Show that $\bigcap_{n\in\mathbb{N}}=(0,1) $ if {$ {A_n}$}$_{n\in\mathbb{N}} =$ {$A_n$:$ A_n=(0, n^k); n,k \in\mathbb{N}$} [closed]

I'm using the property of $A=X\cap Y$ for n sets i.e.

$A=\bigcap_{ n\in\mathbb{N}}A_n \iff$(($\forall n\in\mathbb{N}, A\subseteq A_n$) and ($B \subseteq A_n ,\forall n \in \mathbb{N} \implies B \subseteq A$))

Now comes the solution part.

$ \forall n \in \mathbb{N}, n \geq 1\implies n^k \geq n \geq1$ as ($k \in \mathbb{N} \implies k \geq 1$)

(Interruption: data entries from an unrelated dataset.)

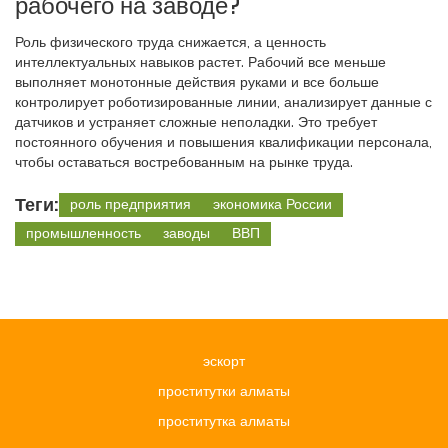
рабочего на заводе?
Роль физического труда снижается, а ценность
интеллектуальных навыков растет. Рабочий все меньше
выполняет монотонные действия руками и все больше
контролирует роботизированные линии, анализирует данные с
датчиков и устраняет сложные неполадки. Это требует
постоянного обучения и повышения квалификации персонала,
чтобы оставаться востребованным на рынке труда.
Теги:
роль предприятия
экономика России
промышленность
заводы
ВВП
эскорт
проститутки алматы
проститутка алматы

$\therefore 0 \leq 1 \leq n^k$ i.e. $1$ is an interior point of each such interval except $(0,1)$

Hence using the corollaries of definition of intervals, we can conclude that $\forall n\in\mathbb{N}, A\subseteq A_n$

I'm a bit confused about the next step. Can anyone help me figure it out or suggest me a better approach to the question? Am I missing something while figuring out the solution?